Alban rengaine son pistil et remonte en voiture. Il est vraiment content d’être passé par la Beauce pour aller à La Baule, ça lui rappelle toute son enfance, qu’il avait passé en pays picard. Le sourire ailé d’un homme qui vient d’uriner abondamment lui parcourt le visage. Il regarde sa femme d’un air d’égout: "Elle dort encore la grosse...". Il démarre avec le passage de vitesses séquentiel au volant, et la direction assistée prend toute sa puissance dans les grands wetlands du bassin parisien.

Alban se gare sur le bord de la plage de La Baule vers 16h45. Le temps est au beau fixe, mais il va pleuvoir dans 10 minutes. Véronique dort toujours, après 48 heures de sommeil, il se dit qu’elle va péter la forme et ses couilles. Il se promène les pieds dans l’eau, elle est toujours aussi froide. Les gens en slips de bain sont allongés sur la plage, il remarque qu’ils placent un linge en coton entre leur corps et le sable, sans doute pour éviter le contact avec les grains insidieux qui s’insinuent trop souvent dans les parties faibles du corps humain. Il rigole en se rappelant cet été 1972, sur la même plage, où on l’avait traîné par les pieds cul nu. Aux toilettes, il avait ressorti plus de 6 litres de sable, et en avait voulu à Jean-François pour la blague qui l’avait meurtri en son fort intérieur.

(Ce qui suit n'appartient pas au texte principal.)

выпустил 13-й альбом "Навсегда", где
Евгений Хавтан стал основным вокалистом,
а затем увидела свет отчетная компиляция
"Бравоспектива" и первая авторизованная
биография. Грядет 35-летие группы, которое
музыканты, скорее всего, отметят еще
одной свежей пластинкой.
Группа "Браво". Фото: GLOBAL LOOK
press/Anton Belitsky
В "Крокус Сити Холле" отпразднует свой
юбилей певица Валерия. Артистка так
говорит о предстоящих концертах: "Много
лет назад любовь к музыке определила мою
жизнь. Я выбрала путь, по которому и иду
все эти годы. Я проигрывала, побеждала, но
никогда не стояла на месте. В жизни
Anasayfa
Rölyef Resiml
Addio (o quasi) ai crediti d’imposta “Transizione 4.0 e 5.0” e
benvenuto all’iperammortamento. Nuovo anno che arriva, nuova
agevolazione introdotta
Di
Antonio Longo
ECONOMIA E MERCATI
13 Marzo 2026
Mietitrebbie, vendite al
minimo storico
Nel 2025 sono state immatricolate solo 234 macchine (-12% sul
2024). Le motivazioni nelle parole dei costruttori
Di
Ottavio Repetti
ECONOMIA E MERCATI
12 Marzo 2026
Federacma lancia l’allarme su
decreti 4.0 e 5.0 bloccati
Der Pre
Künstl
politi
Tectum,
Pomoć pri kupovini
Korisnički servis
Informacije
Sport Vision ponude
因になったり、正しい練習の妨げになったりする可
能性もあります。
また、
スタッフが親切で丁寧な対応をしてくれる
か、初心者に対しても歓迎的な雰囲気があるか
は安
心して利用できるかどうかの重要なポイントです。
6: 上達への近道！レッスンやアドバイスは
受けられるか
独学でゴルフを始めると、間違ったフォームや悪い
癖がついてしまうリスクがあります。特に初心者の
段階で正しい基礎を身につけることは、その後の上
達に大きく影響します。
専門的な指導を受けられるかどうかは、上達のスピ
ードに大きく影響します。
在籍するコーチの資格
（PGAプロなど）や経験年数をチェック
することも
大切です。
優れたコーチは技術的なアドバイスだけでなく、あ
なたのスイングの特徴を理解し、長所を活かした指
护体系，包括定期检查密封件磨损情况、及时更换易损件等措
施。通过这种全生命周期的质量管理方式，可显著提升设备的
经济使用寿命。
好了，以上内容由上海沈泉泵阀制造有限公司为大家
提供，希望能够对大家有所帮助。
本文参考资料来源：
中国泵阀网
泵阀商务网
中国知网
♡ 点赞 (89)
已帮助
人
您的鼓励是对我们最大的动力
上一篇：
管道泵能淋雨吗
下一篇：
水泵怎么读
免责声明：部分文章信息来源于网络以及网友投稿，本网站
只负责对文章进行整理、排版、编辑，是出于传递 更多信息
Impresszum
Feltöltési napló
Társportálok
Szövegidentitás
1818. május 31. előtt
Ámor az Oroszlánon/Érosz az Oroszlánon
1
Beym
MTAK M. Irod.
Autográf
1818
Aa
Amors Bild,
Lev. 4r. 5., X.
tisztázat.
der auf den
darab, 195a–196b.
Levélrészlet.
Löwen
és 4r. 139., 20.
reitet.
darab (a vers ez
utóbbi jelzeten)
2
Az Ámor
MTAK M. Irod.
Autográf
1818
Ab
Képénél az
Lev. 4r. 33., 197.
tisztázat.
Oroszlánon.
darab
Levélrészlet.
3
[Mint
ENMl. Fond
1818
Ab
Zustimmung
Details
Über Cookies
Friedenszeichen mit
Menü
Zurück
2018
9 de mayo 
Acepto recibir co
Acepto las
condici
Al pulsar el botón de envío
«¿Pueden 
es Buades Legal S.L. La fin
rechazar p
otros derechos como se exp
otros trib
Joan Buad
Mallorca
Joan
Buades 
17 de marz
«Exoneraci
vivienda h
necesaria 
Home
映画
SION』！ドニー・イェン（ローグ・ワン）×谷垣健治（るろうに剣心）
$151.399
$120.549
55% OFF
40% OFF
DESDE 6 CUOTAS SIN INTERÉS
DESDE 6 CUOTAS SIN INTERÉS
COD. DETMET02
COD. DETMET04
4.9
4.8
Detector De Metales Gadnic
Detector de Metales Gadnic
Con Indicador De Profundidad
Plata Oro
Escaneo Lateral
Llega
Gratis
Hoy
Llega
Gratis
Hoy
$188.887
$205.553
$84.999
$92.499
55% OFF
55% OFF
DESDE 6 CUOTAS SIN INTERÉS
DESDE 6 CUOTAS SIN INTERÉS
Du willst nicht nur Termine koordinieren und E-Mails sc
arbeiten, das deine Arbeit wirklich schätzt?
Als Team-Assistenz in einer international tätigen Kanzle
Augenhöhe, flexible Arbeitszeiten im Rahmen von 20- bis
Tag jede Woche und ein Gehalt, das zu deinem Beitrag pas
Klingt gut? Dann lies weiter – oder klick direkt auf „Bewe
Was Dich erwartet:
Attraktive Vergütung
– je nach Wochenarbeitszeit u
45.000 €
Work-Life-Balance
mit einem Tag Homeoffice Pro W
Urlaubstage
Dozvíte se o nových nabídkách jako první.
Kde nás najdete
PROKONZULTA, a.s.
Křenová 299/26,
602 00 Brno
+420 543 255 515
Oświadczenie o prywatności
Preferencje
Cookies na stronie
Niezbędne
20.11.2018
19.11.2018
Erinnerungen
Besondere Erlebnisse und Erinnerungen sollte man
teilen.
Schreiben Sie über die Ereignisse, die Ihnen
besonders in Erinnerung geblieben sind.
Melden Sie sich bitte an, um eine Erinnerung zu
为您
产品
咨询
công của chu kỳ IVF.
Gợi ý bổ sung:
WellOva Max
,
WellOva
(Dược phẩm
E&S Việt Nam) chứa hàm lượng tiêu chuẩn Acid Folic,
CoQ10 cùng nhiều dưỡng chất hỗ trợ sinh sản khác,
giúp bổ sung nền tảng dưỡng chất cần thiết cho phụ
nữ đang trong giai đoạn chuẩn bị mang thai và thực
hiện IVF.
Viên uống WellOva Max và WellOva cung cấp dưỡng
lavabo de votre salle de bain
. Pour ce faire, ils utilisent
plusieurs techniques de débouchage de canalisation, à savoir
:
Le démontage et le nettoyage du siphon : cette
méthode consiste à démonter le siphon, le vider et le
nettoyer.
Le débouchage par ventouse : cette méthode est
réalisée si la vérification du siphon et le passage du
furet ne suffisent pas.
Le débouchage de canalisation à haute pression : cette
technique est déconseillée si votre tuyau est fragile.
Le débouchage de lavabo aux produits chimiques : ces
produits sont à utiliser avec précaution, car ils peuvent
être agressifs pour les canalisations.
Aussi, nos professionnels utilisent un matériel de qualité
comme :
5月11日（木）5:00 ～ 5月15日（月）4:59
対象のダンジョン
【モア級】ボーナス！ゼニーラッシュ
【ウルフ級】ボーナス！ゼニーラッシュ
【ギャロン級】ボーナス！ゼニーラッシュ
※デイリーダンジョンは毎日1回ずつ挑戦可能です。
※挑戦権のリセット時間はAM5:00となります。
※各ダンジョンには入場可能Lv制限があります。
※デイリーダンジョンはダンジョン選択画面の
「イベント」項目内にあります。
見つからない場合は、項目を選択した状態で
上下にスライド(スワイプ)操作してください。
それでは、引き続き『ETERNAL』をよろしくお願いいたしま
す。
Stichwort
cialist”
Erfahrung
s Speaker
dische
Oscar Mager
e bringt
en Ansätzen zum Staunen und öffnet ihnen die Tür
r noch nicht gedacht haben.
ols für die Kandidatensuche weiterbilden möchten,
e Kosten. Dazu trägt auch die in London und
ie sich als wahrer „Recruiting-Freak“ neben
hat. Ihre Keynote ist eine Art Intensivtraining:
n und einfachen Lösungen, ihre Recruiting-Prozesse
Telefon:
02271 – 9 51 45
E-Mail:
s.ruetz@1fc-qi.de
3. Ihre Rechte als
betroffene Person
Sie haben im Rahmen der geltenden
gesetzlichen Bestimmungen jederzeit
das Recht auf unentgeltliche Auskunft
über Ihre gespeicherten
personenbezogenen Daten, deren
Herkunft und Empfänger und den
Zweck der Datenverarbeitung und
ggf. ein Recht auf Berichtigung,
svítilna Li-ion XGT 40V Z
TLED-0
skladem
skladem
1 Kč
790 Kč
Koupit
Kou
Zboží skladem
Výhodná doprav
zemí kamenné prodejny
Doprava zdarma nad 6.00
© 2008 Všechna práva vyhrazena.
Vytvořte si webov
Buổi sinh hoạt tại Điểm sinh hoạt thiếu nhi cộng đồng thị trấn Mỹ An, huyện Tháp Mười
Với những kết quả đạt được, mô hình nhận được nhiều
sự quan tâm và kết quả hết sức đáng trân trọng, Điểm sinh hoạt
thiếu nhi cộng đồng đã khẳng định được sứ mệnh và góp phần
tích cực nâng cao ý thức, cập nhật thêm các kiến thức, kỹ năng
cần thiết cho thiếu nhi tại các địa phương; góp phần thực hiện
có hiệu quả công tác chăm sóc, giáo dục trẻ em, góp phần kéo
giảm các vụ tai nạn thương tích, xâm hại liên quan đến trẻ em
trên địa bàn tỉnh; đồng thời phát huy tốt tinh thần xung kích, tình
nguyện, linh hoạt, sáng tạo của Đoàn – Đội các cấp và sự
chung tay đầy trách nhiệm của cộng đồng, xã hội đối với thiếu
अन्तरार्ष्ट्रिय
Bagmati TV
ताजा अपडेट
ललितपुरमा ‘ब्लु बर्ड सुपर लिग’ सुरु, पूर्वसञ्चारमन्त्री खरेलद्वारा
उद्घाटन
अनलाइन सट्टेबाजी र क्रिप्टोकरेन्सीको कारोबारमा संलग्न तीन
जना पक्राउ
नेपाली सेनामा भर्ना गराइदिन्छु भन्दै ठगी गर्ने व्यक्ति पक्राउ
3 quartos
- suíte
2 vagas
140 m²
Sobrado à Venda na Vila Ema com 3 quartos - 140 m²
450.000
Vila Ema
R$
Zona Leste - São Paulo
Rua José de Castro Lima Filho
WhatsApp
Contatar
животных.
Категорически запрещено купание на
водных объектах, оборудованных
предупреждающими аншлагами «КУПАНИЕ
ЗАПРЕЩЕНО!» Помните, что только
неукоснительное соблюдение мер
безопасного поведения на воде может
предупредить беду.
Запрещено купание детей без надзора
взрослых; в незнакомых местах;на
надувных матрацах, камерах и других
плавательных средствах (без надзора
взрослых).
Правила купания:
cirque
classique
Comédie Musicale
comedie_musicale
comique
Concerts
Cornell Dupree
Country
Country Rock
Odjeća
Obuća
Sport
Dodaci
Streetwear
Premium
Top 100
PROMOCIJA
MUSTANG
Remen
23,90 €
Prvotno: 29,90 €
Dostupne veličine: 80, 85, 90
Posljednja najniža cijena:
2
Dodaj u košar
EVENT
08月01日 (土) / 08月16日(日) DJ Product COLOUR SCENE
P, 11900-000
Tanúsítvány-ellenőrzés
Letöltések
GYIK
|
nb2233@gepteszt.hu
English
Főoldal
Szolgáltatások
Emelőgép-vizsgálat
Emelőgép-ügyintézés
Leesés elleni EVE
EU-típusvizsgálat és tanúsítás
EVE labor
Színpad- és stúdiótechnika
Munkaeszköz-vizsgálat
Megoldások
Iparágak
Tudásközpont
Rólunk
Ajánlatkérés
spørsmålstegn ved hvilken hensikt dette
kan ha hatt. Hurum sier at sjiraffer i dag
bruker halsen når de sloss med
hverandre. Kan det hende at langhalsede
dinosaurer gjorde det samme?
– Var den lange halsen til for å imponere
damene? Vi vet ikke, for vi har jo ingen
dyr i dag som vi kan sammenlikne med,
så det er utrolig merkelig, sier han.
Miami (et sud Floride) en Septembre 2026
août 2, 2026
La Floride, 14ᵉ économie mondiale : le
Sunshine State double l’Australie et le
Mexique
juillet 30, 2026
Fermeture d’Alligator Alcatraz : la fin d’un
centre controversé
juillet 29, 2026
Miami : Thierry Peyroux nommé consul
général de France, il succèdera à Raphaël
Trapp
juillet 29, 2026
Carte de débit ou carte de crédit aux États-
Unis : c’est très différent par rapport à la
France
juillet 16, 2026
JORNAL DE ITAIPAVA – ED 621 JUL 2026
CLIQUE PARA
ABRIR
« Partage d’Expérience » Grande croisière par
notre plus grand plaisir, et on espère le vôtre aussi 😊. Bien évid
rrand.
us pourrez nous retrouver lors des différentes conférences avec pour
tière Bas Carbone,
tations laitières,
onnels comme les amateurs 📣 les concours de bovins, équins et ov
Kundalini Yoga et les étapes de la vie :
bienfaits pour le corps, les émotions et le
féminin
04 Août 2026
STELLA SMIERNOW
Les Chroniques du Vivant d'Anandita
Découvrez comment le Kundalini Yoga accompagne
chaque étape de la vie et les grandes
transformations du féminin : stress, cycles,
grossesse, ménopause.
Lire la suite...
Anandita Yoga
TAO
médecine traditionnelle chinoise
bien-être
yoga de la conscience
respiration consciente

De retour à la voiture, il sent une main ferme et odorante qui le saisit par l’épaule. "Hey Alban, ça va vieille canaille?". C’était Francis. Une vieille raclure qu’il connaissait depuis 1967, il avait l’appartement du dessous. Francis était bègue, mais pas africain. Il portait toujours des caleçons en flanelle importés d’Asie, il disait qu’il fallait "vivre comme un bon européen". Alban l’empoigne par le genou et bredouille, encore tout retourné par son lot d’émotions nouvelles:
- Ça alors Francis, je pensais pas te voir là!
- Tu sais, j’ai décidé de tout clipper et de devenir plagiste. À Paris c’est trop difficile, les mœurs ne sont pas aussi libérées qu’ici, alors je suis venu m’installer à La Baule à vie, lance Francis, l’œil vif mais le teint coulant.
- Ça alors Francis, tu m’en vois ravi!
- Dis moi, j’ai pensé qu’on pourrait se faire un bowling dans la semaine, ça me ferait plaisir de revoir Josiane!
Ils se retournent, les cheveux défaits par le vent mais les cœurs chauds. Francis raccompagne Alban à sa voiture. Alban le remercie pour prendre congé de lui, se retourne, mais son 4x4 gris métal n’est plus là. À la place, une plaque en fer forgé lui indique que son 4x4 est à la fourrière de Tharon-plage, à seulement 18 km de là. Il était garé sur une place illicite, une place handicapé. Francis déjà parti, l’orage menaçant, il se résigne et se dit qu’il la cherchera demain. Il rentre à l’appartement, et bizarrement, sans savoir pourquoi il se sent bien.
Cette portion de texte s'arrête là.